少年ハリウッド 風見颯 ポエム集

 少年ハリウッドのメンバーだとカケルくんが一番好きです。
 アニメ少年ハリウッドの中で一番好きな要素はカケルくんのポエムです。



少年ハリウッド -HOLLY STAGE FOR 49-


第1話 僕たちの自意識

 気づけば僕は、この世界にいた。
 気づけば帰る家はあったし、父さんも母さんも当たり前のようにそばにいて、気づけば公園で一緒に遊ぶ友達が何人もいた。
 小学校も中学校も、家から歩いて行ける場所にあって、当たり前のような時間を過ごした。
 高校受験の時も、中学の先生に言われた通りの学校を受けたら、うまく高校生になれた。
 気づかないうちに、色んなものが用意されている日々は、いつまで続くんだろうと思うことがある。
 大人になって家を出て、一人暮らしをしても、それなりに働けば給料がもらえて、ちょっと行ってみたい場所くらいなら、簡単に行けるかもしれない。
 それならこれが続いて欲しいとも思う。
 でも、これがずっと続くかもしれないと思うと、胸のあたりが、すこしだけざわざわする。

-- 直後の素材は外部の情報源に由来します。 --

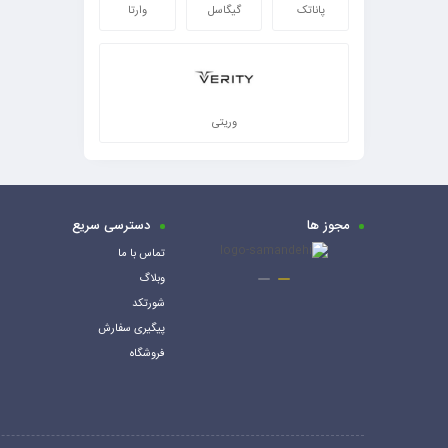
پاناتک
گیگاسل
وارتا
وریتی
مجوز ها
دسترسی سریع
تماس با ما
وبلاگ
شورتکد
پیگیری سفارش
فروشگاه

僕の宇宙は、今壊れたんだろうか。それとも広がったんだろうか。

僕は今日、世にも恥ずかしいアイドルになった。



第2話 嘘が輝く時

 無駄なものは捨てる。
 古いもの。壊れたもの。もう使わなくなったもの。使い終わったもの。
 過ぎた時間ってどこにあるんだろう。
 もう使わない時間。使えない時間。それは、捨てたことになるんだろうか。
 僕たちはこの今も、時間を捨て続けているんだろうか。
 僕の中に溜まり続けたガラクタは、いつか、僕をおじさんにして、おじいさんにして、最後は僕自身も、ガラクタになってしまうんだろうか。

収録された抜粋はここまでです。